(Saved data entries)
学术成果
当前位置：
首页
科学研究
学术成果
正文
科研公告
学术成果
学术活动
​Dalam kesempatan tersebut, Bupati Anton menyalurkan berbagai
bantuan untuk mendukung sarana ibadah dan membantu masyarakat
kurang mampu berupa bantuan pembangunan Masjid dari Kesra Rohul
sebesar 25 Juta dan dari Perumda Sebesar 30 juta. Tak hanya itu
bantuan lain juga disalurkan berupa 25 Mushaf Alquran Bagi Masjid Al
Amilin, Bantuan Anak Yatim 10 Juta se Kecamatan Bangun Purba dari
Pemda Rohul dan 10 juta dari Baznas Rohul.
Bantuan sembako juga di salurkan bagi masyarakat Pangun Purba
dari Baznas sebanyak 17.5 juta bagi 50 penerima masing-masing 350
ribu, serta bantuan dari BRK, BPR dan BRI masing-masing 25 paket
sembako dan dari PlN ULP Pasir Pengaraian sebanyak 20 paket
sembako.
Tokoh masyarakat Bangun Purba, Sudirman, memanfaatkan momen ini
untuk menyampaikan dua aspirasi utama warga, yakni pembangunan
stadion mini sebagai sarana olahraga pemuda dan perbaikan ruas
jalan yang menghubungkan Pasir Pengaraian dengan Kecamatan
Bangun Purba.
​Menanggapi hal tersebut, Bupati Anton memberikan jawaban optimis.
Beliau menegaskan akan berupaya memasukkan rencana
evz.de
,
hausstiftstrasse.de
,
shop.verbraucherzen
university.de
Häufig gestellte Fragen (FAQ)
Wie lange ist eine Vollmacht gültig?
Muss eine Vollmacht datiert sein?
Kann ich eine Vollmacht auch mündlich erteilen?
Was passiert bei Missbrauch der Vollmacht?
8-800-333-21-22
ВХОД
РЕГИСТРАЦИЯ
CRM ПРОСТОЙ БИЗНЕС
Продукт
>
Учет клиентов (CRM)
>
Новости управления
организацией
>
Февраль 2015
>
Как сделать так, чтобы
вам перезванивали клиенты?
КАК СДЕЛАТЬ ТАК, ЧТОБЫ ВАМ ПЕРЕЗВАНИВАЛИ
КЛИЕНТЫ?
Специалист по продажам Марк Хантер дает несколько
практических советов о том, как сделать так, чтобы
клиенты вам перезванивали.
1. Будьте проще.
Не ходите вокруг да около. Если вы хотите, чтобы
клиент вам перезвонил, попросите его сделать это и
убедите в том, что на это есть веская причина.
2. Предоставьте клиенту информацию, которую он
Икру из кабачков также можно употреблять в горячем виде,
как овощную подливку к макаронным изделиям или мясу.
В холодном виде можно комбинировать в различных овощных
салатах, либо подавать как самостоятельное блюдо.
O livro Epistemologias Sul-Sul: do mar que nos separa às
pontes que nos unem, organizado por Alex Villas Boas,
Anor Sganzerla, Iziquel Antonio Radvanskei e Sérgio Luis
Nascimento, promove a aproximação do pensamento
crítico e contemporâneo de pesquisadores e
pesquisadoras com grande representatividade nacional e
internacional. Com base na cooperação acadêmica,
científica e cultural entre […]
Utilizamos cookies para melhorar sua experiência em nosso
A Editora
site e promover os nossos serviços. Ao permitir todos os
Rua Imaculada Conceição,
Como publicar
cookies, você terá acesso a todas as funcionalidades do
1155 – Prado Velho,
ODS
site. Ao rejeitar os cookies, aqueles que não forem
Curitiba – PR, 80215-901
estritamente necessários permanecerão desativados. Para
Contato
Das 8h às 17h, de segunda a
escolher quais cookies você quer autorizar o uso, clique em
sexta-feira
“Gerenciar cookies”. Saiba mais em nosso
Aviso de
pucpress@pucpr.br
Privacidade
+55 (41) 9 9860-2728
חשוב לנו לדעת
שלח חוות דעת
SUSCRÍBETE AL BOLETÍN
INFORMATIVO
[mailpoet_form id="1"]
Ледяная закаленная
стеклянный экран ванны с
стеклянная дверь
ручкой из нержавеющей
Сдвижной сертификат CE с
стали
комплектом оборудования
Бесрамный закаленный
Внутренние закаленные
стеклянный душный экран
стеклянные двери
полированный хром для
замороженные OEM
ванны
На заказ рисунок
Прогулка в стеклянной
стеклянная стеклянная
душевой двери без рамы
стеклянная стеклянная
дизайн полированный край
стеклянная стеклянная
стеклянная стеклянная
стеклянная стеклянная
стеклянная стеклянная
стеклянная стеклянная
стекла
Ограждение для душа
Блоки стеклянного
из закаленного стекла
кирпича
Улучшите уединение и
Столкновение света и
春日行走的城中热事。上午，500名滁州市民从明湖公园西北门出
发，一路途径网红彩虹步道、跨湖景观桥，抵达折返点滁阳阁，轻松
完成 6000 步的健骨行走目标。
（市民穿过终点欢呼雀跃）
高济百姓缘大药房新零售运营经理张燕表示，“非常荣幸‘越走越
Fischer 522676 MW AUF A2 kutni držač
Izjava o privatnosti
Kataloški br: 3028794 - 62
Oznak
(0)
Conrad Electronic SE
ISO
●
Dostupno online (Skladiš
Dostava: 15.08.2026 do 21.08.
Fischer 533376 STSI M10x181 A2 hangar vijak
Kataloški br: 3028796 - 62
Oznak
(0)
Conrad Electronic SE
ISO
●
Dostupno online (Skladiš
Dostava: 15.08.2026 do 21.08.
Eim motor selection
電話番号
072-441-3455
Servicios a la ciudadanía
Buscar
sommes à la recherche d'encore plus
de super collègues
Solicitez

* **Problem statement**
When the line containing "стеклянная дверь" is found in the records above, restate it and every later line word for word through the last one, and nothing more.

* **Answer space**
стеклянная дверь
ручкой из нержавеющей
Сдвижной сертификат CE с
стали
комплектом оборудования
Бесрамный закаленный
Внутренние закаленные
стеклянный душный экран
стеклянные двери
полированный хром для
замороженные OEM
ванны
На заказ рисунок
Прогулка в стеклянной
стеклянная стеклянная
душевой двери без рамы
стеклянная стеклянная
дизайн полированный край
стеклянная стеклянная
стеклянная стеклянная
стеклянная стеклянная
стеклянная стеклянная
стеклянная стеклянная
стекла
Ограждение для душа
Блоки стеклянного
из закаленного стекла
кирпича
Улучшите уединение и
Столкновение света и
春日行走的城中热事。上午，500名滁州市民从明湖公园西北门出
发，一路途径网红彩虹步道、跨湖景观桥，抵达折返点滁阳阁，轻松
完成 6000 步的健骨行走目标。
（市民穿过终点欢呼雀跃）
高济百姓缘大药房新零售运营经理张燕表示，“非常荣幸‘越走越
Fischer 522676 MW AUF A2 kutni držač
Izjava o privatnosti
Kataloški br: 3028794 - 62
Oznak
(0)
Conrad Electronic SE
ISO
●
Dostupno online (Skladiš
Dostava: 15.08.2026 do 21.08.
Fischer 533376 STSI M10x181 A2 hangar vijak
Kataloški br: 3028796 - 62
Oznak
(0)
Conrad Electronic SE
ISO
●
Dostupno online (Skladiš
Dostava: 15.08.2026 do 21.08.
Eim motor selection
電話番号
072-441-3455
Servicios a la ciudadanía
Buscar
sommes à la recherche d'encore plus
de super collègues
Solicitez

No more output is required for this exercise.